DATA RECORDS:
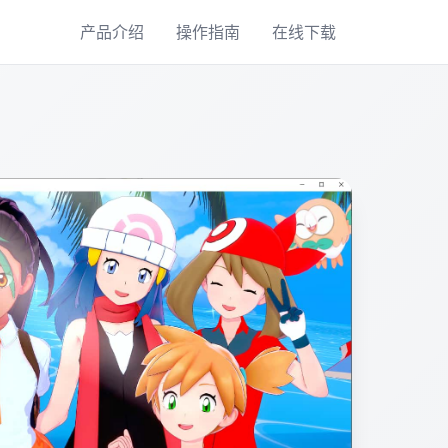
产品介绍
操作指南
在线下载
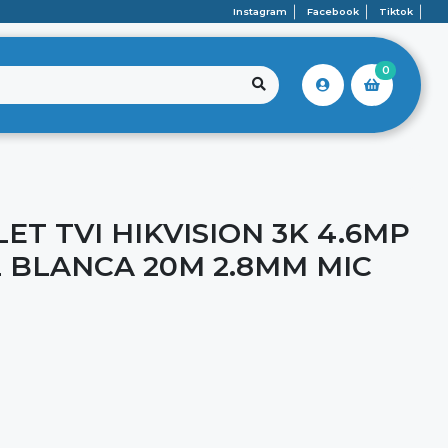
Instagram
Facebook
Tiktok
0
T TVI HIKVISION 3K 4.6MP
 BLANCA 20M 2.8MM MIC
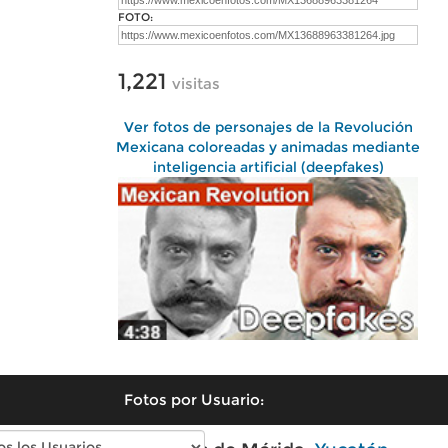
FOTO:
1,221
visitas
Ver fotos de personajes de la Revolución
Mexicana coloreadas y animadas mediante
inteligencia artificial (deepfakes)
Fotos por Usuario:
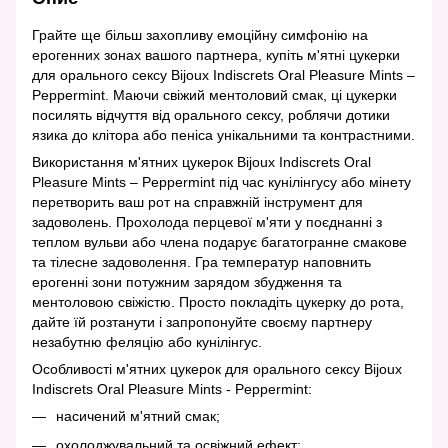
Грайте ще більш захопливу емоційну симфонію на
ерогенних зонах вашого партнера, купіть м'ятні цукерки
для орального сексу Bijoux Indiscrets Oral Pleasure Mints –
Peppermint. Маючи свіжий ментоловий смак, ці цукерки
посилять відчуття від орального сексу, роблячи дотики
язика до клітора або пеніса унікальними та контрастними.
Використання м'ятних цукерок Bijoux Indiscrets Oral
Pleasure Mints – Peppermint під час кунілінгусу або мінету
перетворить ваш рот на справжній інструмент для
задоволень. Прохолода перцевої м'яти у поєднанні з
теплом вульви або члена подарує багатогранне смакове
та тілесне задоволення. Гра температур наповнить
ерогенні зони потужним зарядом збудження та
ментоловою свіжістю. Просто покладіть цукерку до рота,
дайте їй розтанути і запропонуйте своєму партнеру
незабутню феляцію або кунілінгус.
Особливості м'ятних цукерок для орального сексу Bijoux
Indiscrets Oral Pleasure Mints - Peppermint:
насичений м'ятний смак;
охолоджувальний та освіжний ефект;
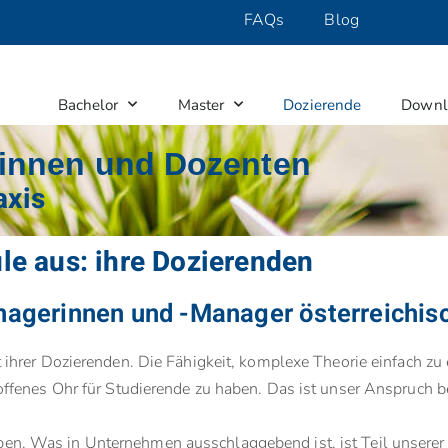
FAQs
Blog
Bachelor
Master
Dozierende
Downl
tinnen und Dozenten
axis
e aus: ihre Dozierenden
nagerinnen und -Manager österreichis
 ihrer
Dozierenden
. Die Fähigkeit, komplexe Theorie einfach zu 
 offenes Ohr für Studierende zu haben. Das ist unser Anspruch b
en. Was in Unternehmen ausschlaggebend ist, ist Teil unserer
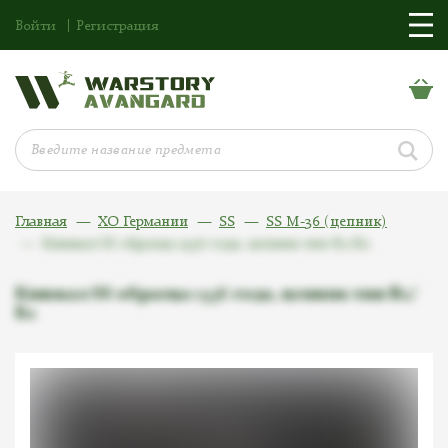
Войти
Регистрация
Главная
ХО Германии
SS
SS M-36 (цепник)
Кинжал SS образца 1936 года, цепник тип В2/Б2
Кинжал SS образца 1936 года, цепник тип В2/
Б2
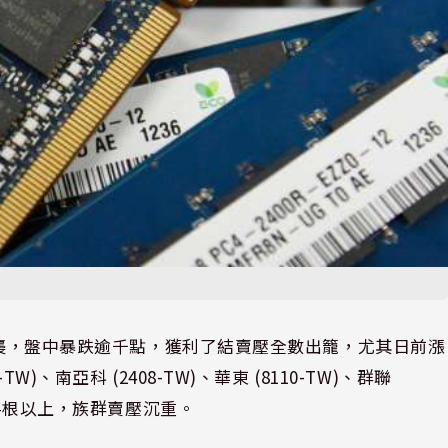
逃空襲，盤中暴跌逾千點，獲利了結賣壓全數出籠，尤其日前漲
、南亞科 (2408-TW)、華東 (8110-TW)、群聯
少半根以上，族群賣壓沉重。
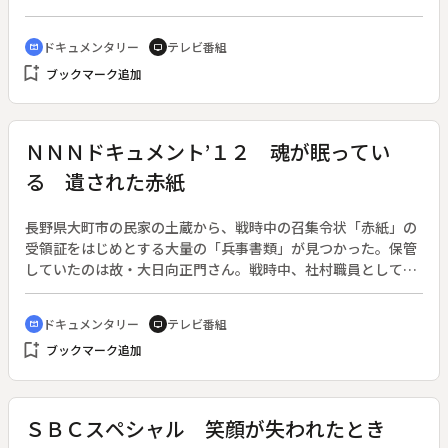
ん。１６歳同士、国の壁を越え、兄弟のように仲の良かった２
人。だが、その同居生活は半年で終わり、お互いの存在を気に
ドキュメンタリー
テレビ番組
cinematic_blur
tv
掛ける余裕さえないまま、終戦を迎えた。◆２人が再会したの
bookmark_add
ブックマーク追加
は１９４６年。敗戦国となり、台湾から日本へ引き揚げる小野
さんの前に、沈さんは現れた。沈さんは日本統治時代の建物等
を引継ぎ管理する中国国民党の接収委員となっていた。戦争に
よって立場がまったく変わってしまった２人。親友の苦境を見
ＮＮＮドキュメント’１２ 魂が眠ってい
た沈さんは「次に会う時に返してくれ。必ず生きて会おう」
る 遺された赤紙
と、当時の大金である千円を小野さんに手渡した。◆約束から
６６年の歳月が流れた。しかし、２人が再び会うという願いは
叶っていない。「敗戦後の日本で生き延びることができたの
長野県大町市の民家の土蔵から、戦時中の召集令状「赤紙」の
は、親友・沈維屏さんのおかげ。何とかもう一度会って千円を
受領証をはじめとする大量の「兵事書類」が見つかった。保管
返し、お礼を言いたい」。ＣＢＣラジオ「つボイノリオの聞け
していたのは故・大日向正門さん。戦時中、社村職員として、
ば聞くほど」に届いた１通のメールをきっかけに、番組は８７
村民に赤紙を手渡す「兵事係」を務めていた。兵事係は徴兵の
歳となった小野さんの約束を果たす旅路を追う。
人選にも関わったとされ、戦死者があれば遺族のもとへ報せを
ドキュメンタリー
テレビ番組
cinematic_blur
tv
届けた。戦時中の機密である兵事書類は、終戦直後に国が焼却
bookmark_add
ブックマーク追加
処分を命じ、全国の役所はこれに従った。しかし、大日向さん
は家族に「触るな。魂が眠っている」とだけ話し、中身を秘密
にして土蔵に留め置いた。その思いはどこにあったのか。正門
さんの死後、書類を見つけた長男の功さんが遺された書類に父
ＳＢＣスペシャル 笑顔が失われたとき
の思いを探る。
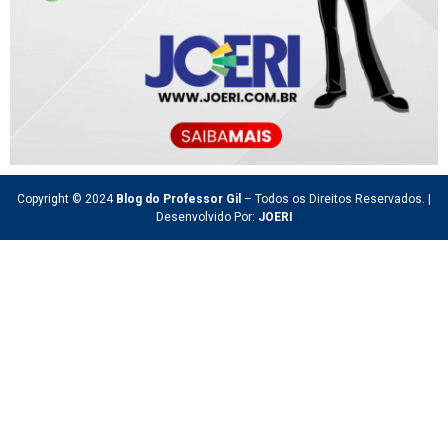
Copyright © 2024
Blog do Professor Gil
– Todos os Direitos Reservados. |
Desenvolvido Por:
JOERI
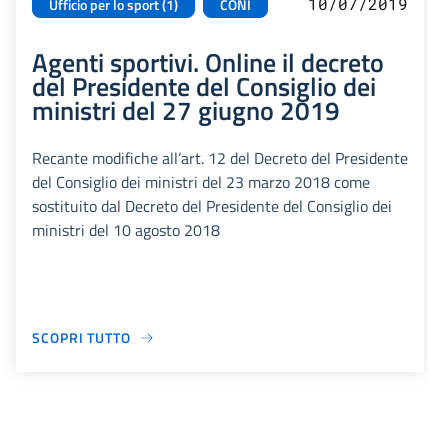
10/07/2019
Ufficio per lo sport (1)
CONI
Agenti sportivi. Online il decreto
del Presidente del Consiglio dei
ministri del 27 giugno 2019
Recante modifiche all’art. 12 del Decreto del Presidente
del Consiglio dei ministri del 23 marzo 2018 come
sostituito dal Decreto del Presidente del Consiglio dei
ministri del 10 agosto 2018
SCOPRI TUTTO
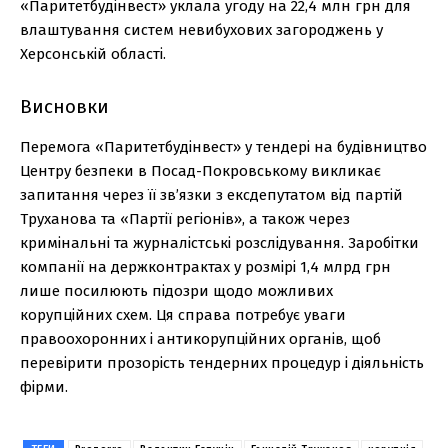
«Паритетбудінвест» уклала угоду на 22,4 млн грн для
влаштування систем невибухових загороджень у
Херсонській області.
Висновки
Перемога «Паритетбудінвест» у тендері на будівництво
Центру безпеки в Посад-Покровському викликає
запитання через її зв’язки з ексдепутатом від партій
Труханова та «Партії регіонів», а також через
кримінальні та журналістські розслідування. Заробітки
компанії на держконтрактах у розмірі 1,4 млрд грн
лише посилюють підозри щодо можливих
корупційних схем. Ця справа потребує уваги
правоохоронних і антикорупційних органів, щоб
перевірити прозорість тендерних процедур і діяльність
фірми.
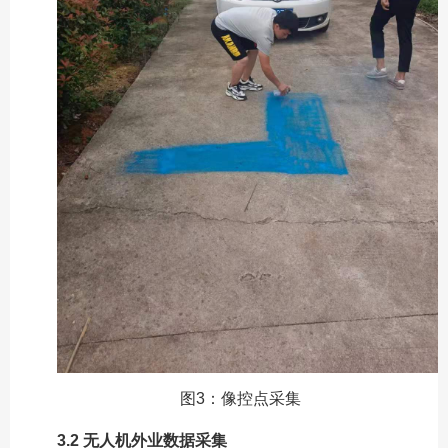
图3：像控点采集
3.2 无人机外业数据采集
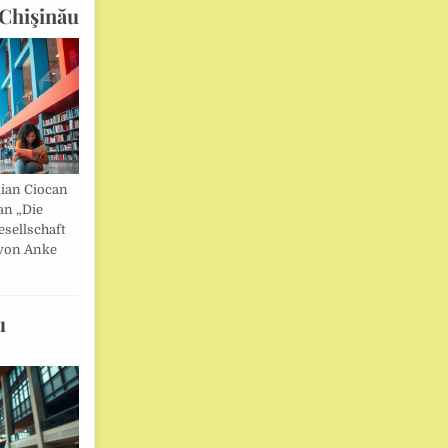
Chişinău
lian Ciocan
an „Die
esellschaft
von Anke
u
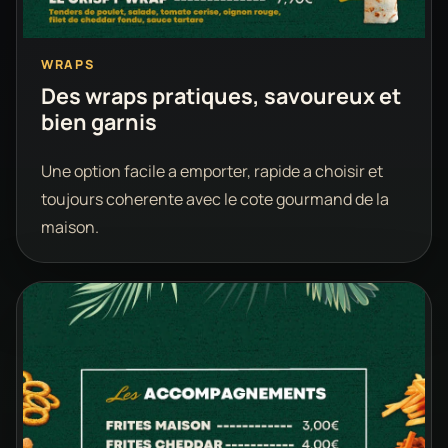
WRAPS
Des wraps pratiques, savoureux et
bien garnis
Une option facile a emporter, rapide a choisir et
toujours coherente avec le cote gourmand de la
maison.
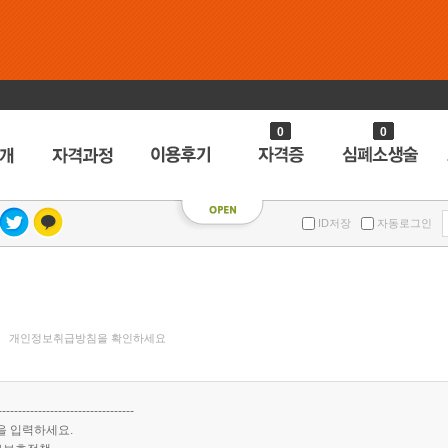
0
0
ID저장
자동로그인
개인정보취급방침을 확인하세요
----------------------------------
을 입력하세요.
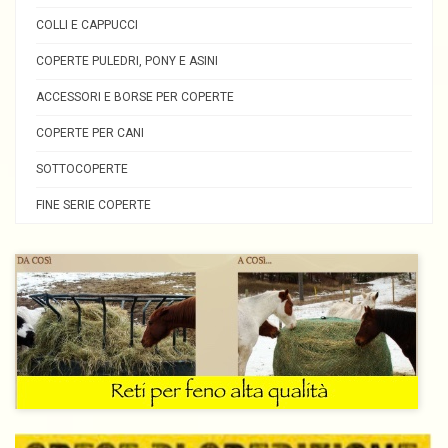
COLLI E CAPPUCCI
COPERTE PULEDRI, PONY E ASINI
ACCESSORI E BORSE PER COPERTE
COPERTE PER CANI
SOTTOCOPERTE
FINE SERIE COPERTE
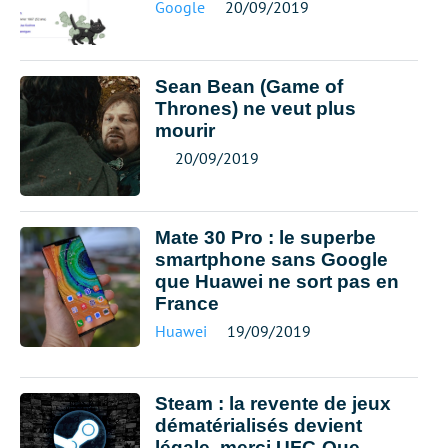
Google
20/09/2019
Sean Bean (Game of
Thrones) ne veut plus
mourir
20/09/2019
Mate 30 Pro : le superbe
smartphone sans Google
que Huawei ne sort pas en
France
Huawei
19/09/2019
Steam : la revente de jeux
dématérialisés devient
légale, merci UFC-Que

ACTION ITEM:
Aside from its pictures, the listing must be given again in full, exactly as it appears.

RESULT:
产品介绍
操作指南
在线下载
Instagram
Facebook
Tiktok
0
T TVI HIKVISION 3K 4.6MP
 BLANCA 20M 2.8MM MIC
FOTO:
1,221
visitas
Ver fotos de personajes de la Revolución
Mexicana coloreadas y animadas mediante
inteligencia artificial (deepfakes)
Fotos por Usuario:
Грайте ще більш захопливу емоційну симфонію на
ерогенних зонах вашого партнера, купіть м'ятні цукерки
для орального сексу Bijoux Indiscrets Oral Pleasure Mints –
Peppermint. Маючи свіжий ментоловий смак, ці цукерки
посилять відчуття від орального сексу, роблячи дотики
язика до клітора або пеніса унікальними та контрастними.
Використання м'ятних цукерок Bijoux Indiscrets Oral
Pleasure Mints – Peppermint під час кунілінгусу або мінету
перетворить ваш рот на справжній інструмент для
задоволень. Прохолода перцевої м'яти у поєднанні з
теплом вульви або члена подарує багатогранне смакове
та тілесне задоволення. Гра температур наповнить
ерогенні зони потужним зарядом збудження та
ментоловою свіжістю. Просто покладіть цукерку до рота,
дайте їй розтанути і запропонуйте своєму партнеру
незабутню феляцію або кунілінгус.
Особливості м'ятних цукерок для орального сексу Bijoux
Indiscrets Oral Pleasure Mints - Peppermint:
насичений м'ятний смак;
охолоджувальний та освіжний ефект;
FAQs
Blog
Bachelor
Master
Dozierende
Downl
tinnen und Dozenten
axis
e aus: ihre Dozierenden
nagerinnen und -Manager österreichis
 ihrer
Dozierenden
. Die Fähigkeit, komplexe Theorie einfach zu 
 offenes Ohr für Studierende zu haben. Das ist unser Anspruch b
en. Was in Unternehmen ausschlaggebend ist, ist Teil unserer
Войти
Регистрация
Главная
ХО Германии
SS
SS M-36 (цепник)
Кинжал SS образца 1936 года, цепник тип В2/Б2
Кинжал SS образца 1936 года, цепник тип В2/
Б2
逃空襲，盤中暴跌逾千點，獲利了結賣壓全數出籠，尤其日前漲
、南亞科 (2408-TW)、華東 (8110-TW)、群聯
少半根以上，族群賣壓沉重。
ん。１６歳同士、国の壁を越え、兄弟のように仲の良かった２
人。だが、その同居生活は半年で終わり、お互いの存在を気に
ドキュメンタリー
テレビ番組
cinematic_blur
tv
掛ける余裕さえないまま、終戦を迎えた。◆２人が再会したの
bookmark_add
ブックマーク追加
は１９４６年。敗戦国となり、台湾から日本へ引き揚げる小野
さんの前に、沈さんは現れた。沈さんは日本統治時代の建物等
を引継ぎ管理する中国国民党の接収委員となっていた。戦争に
よって立場がまったく変わってしまった２人。親友の苦境を見
ＮＮＮドキュメント’１２ 魂が眠ってい
た沈さんは「次に会う時に返してくれ。必ず生きて会おう」
る 遺された赤紙
と、当時の大金である千円を小野さんに手渡した。◆約束から
６６年の歳月が流れた。しかし、２人が再び会うという願いは
叶っていない。「敗戦後の日本で生き延びることができたの
長野県大町市の民家の土蔵から、戦時中の召集令状「赤紙」の
は、親友・沈維屏さんのおかげ。何とかもう一度会って千円を
受領証をはじめとする大量の「兵事書類」が見つかった。保管
返し、お礼を言いたい」。ＣＢＣラジオ「つボイノリオの聞け
していたのは故・大日向正門さん。戦時中、社村職員として、
ば聞くほど」に届いた１通のメールをきっかけに、番組は８７
村民に赤紙を手渡す「兵事係」を務めていた。兵事係は徴兵の
歳となった小野さんの約束を果たす旅路を追う。
人選にも関わったとされ、戦死者があれば遺族のもとへ報せを
ドキュメンタリー
テレビ番組
cinematic_blur
tv
届けた。戦時中の機密である兵事書類は、終戦直後に国が焼却
bookmark_add
ブックマーク追加
処分を命じ、全国の役所はこれに従った。しかし、大日向さん
は家族に「触るな。魂が眠っている」とだけ話し、中身を秘密
にして土蔵に留め置いた。その思いはどこにあったのか。正門
さんの死後、書類を見つけた長男の功さんが遺された書類に父
ＳＢＣスペシャル 笑顔が失われたとき
の思いを探る。
Copyright © 2024
Blog do Professor Gil
– Todos os Direitos Reservados. |
Desenvolvido Por:
JOERI
10/07/2019
Ufficio per lo sport (1)
CONI
Agenti sportivi. Online il decreto
del Presidente del Consiglio dei
ministri del 27 giugno 2019
Recante modifiche all’art. 12 del Decreto del Presidente
del Consiglio dei ministri del 23 marzo 2018 come
sostituito dal Decreto del Presidente del Consiglio dei
ministri del 10 agosto 2018
SCOPRI TUTTO
«Паритетбудінвест» уклала угоду на 22,4 млн грн для
влаштування систем невибухових загороджень у
Херсонській області.
Висновки
Перемога «Паритетбудінвест» у тендері на будівництво
Центру безпеки в Посад-Покровському викликає
запитання через її зв’язки з ексдепутатом від партій
Труханова та «Партії регіонів», а також через
кримінальні та журналістські розслідування. Заробітки
компанії на держконтрактах у розмірі 1,4 млрд грн
лише посилюють підозри щодо можливих
корупційних схем. Ця справа потребує уваги
правоохоронних і антикорупційних органів, щоб
перевірити прозорість тендерних процедур і діяльність
фірми.
图3：像控点采集
3.2 无人机外业数据采集
Chişinău
lian Ciocan
an „Die
esellschaft
von Anke
u
WRAPS
Des wraps pratiques, savoureux et
bien garnis
Une option facile a emporter, rapide a choisir et
toujours coherente avec le cote gourmand de la
maison.
0
0
ID저장
자동로그인
개인정보취급방침을 확인하세요
----------------------------------
을 입력하세요.
COLLI E CAPPUCCI
COPERTE PULEDRI, PONY E ASINI
ACCESSORI E BORSE PER COPERTE
COPERTE PER CANI
SOTTOCOPERTE
FINE SERIE COPERTE
Google
20/09/2019
Sean Bean (Game of
Thrones) ne veut plus
mourir
20/09/2019
Mate 30 Pro : le superbe
smartphone sans Google
que Huawei ne sort pas en
France
Huawei
19/09/2019
Steam : la revente de jeux
dématérialisés devient
légale, merci UFC-Que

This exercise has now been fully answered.